Perhaps you’ve heard people derogate health foods, trivializing them with names like rabbit food, sawdust, and worse. Or they chomp away on nitrite/nitrate-filled processed foods, inflammatory sugary carbohydrates, cholesterol-building fats and blood pressure elevating excess sodium with the rationalization, “You only live once.” – neglecting the flip side that If it is true that we only live once, then why shorten the length of time we’re here?)
Like healthy food, exercise assures a healthy body. Since we first stood upright, the human body has evolved into a kinetic marvel made to move. In the olden days, kids spent many hours outdoors; they ran races, they played baseball and football and badminton on my back lawn, they made up games, they chased each other, they danced in the rain, they were alive and they were healthy.

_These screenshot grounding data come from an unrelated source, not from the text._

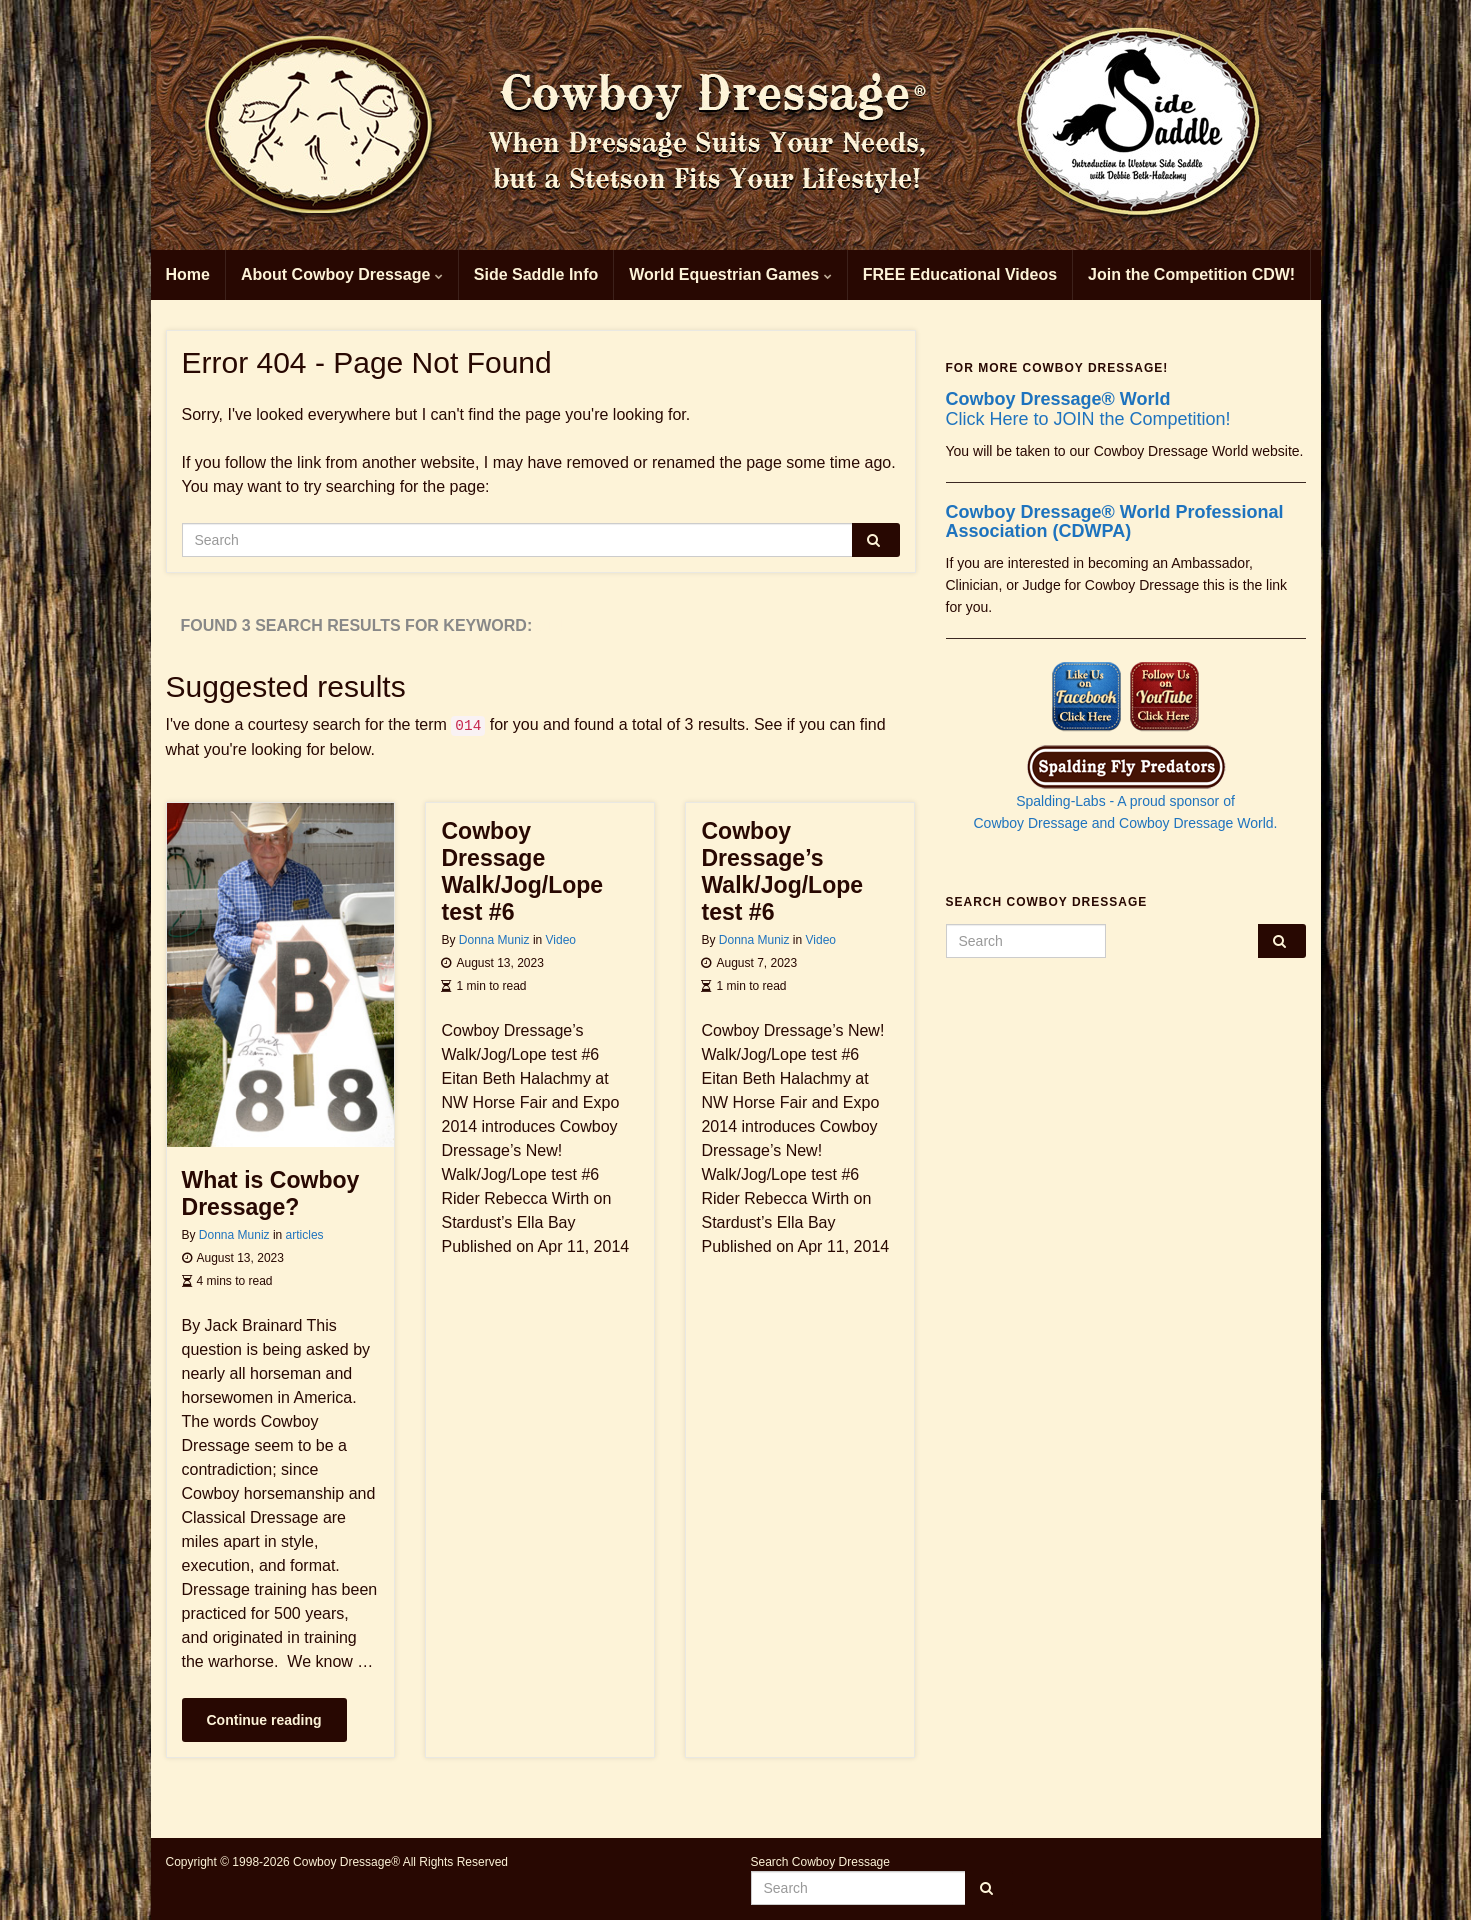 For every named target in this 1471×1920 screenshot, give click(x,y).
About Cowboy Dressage (342, 274)
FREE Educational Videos (960, 274)
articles (305, 1235)
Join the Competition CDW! (1191, 274)
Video (561, 940)
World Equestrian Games (730, 274)
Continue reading (264, 1720)
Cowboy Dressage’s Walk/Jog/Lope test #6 (782, 871)
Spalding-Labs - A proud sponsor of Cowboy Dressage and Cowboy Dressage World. (1126, 794)
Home (188, 274)
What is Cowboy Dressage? (271, 1193)
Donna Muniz (234, 1235)
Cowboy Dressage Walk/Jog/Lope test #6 (522, 871)
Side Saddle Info (536, 274) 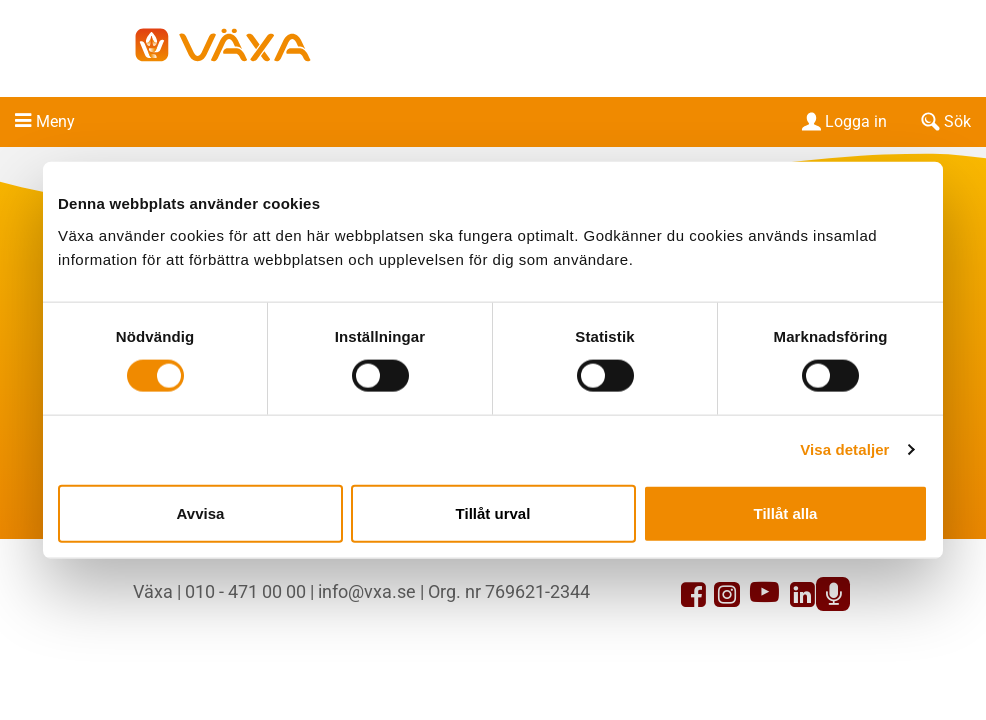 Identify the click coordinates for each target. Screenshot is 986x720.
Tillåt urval (493, 512)
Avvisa (201, 512)
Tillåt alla (786, 512)
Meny (55, 121)
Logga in (842, 121)
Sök (944, 121)
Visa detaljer (844, 449)
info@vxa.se (367, 591) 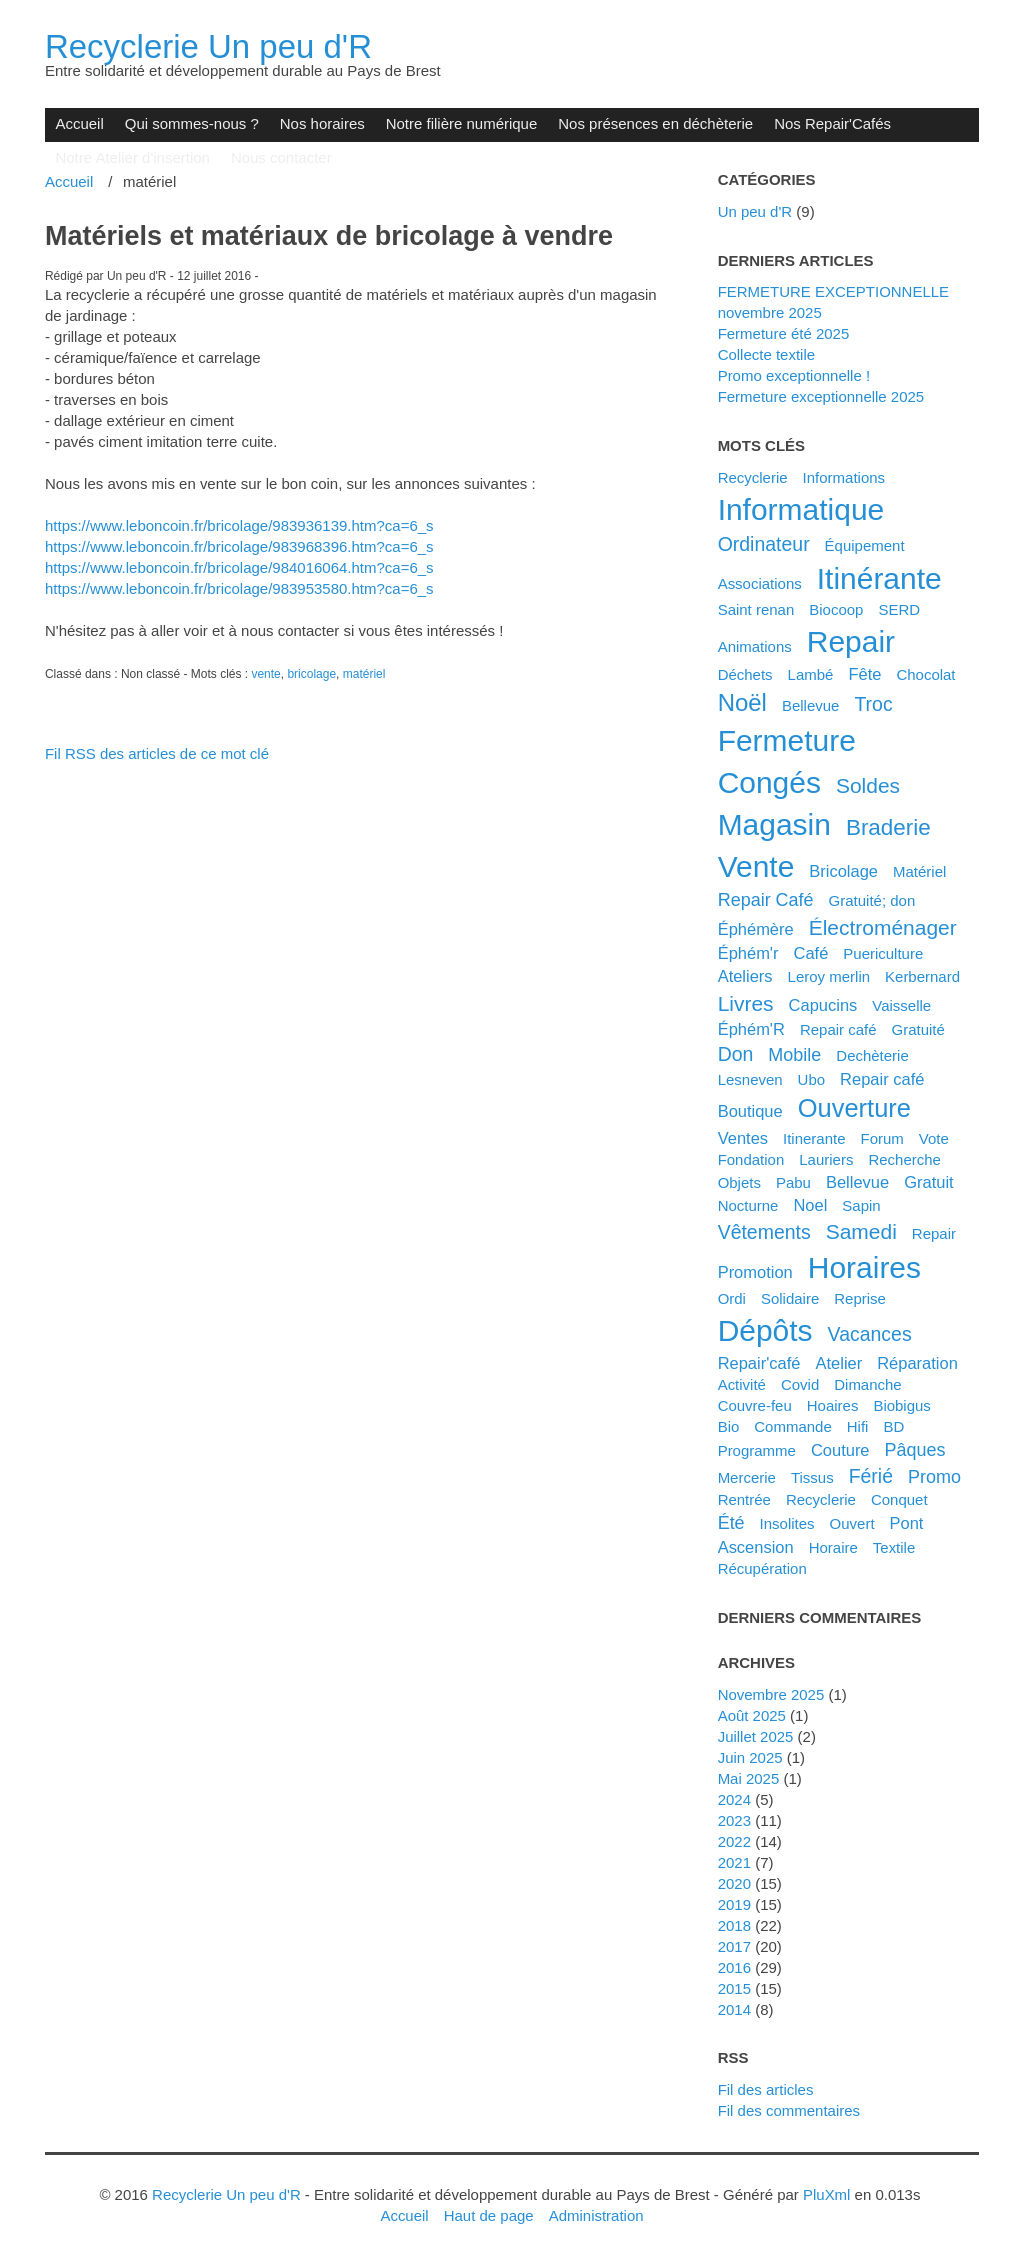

Today, some public schools have done away with gym and cut out recess. To make matters worse, a study by the Henry J. Kaiser Family Foundation, children from ages 8 to18 are engaged with video games and other electronic gadgets that keep them fixed in their seats for almost eight hours a day, seven days a week.
A number of parents have contacted me about their struggle to limit the hours their children spend on video games. In an earlier column, I did suggest parents have necessary conversations with their children about working together to establish agreed-upon use and limits. When kids feel they are part of the solution, they are more prone to cooperate than when parents dictate the rules and demand obedience. Having them participate in the decision is far less stressful than the battles that ensue when they have no voice.
Getting physically active yourself and having your children join you can do wonders for your relationship. What I have heard from children over the years when I ask them what it is that they want from their parents most of all, the almost unanimous answer is “their time.” So engaging in fun activities with them, where laughter and talking are shared, taking a walk, tossing a ball to each other, shooting hoops, swimming, dancing, exercising, gardening, and the like is not only crucial to your good health, your child’s good health, but it is also the golden door that leads to the good health of your relationship.
At the age of 88, some of my body parts are wearing out, but I am moving on my own and very grateful for an active life at this point. Frankly, I’ve come to healthy living a bit late and I regret it. Had I done earlier in my life what so many wise adults are doing now, I might have prevented the creaking bones and aches and pains that emblematically afflict older generations. However, to overcome these annoyances, I have recently started an exercise program to strengthen my muscles, I’m improving my old brain by learning to speak Spanish, I am happily still writing my column, I’m writing a book – and my husband and I are looking forward to celebrating our 69th wedding anniversary in June.
I wish you and your family the best of health.